### DIRECTIONS
Take the entries below and print, exactly, the stretch from the line containing "según UNE 23500" through the line containing "Plataforma de Serveis", both included.

### MATERIAL SHOWN
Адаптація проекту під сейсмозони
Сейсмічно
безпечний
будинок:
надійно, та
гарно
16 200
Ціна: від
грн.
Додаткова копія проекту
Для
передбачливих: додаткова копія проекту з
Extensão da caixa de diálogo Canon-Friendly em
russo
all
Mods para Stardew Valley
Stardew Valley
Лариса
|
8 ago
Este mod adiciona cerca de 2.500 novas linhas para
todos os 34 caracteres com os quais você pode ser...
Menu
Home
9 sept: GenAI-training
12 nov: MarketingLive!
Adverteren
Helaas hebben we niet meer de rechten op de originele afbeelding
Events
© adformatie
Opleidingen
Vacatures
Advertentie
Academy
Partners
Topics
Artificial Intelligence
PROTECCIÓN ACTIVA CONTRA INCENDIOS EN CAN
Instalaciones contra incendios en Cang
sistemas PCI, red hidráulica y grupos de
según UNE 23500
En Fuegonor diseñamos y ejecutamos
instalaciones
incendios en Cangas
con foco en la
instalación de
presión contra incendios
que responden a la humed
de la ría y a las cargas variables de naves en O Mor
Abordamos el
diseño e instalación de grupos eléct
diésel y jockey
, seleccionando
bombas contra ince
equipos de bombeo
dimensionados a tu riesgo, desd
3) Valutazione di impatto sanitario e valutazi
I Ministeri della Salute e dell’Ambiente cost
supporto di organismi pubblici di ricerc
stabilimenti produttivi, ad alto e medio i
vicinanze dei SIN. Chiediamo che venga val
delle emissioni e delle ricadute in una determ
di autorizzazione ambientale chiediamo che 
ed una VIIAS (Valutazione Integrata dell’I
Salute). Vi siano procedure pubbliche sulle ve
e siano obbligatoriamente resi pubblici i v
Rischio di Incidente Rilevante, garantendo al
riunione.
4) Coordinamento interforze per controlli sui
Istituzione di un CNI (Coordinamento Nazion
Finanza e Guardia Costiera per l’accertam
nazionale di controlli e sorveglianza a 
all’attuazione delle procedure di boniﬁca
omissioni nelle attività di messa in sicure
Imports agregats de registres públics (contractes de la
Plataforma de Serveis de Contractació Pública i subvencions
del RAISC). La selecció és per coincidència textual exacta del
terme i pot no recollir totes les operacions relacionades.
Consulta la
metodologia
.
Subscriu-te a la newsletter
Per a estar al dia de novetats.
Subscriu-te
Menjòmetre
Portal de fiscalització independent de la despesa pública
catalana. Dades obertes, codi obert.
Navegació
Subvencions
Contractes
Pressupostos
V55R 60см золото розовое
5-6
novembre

### WRITTEN ANSWER
según UNE 23500
En Fuegonor diseñamos y ejecutamos
instalaciones
incendios en Cangas
con foco en la
instalación de
presión contra incendios
que responden a la humed
de la ría y a las cargas variables de naves en O Mor
Abordamos el
diseño e instalación de grupos eléct
diésel y jockey
, seleccionando
bombas contra ince
equipos de bombeo
dimensionados a tu riesgo, desd
3) Valutazione di impatto sanitario e valutazi
I Ministeri della Salute e dell’Ambiente cost
supporto di organismi pubblici di ricerc
stabilimenti produttivi, ad alto e medio i
vicinanze dei SIN. Chiediamo che venga val
delle emissioni e delle ricadute in una determ
di autorizzazione ambientale chiediamo che 
ed una VIIAS (Valutazione Integrata dell’I
Salute). Vi siano procedure pubbliche sulle ve
e siano obbligatoriamente resi pubblici i v
Rischio di Incidente Rilevante, garantendo al
riunione.
4) Coordinamento interforze per controlli sui
Istituzione di un CNI (Coordinamento Nazion
Finanza e Guardia Costiera per l’accertam
nazionale di controlli e sorveglianza a 
all’attuazione delle procedure di boniﬁca
omissioni nelle attività di messa in sicure
Imports agregats de registres públics (contractes de la
Plataforma de Serveis de Contractació Pública i subvencions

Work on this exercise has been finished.